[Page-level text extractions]
"""
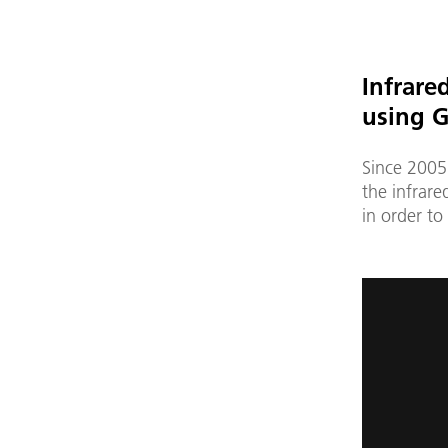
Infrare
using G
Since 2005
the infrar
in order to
"""
"""
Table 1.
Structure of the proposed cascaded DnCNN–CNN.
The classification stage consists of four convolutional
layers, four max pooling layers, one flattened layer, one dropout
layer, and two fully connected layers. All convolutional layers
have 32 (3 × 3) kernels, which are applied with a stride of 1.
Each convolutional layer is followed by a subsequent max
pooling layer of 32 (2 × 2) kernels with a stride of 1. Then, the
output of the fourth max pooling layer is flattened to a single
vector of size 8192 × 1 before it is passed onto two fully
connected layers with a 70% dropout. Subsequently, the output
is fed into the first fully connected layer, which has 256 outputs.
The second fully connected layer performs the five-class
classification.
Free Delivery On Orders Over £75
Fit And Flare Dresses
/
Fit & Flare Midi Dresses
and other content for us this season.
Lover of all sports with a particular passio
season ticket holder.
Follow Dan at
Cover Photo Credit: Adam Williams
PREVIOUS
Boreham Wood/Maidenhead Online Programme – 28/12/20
"""
** Task to carry out **
Above are the records; from them, give again exactly the lines from the one containing "Each convolutional layer" to the one containing "Follow Dan at", both lines included, and nothing more.

** Task solution **
Each convolutional layer is followed by a subsequent max
pooling layer of 32 (2 × 2) kernels with a stride of 1. Then, the
output of the fourth max pooling layer is flattened to a single
vector of size 8192 × 1 before it is passed onto two fully
connected layers with a 70% dropout. Subsequently, the output
is fed into the first fully connected layer, which has 256 outputs.
The second fully connected layer performs the five-class
classification.
Free Delivery On Orders Over £75
Fit And Flare Dresses
/
Fit & Flare Midi Dresses
and other content for us this season.
Lover of all sports with a particular passio
season ticket holder.
Follow Dan at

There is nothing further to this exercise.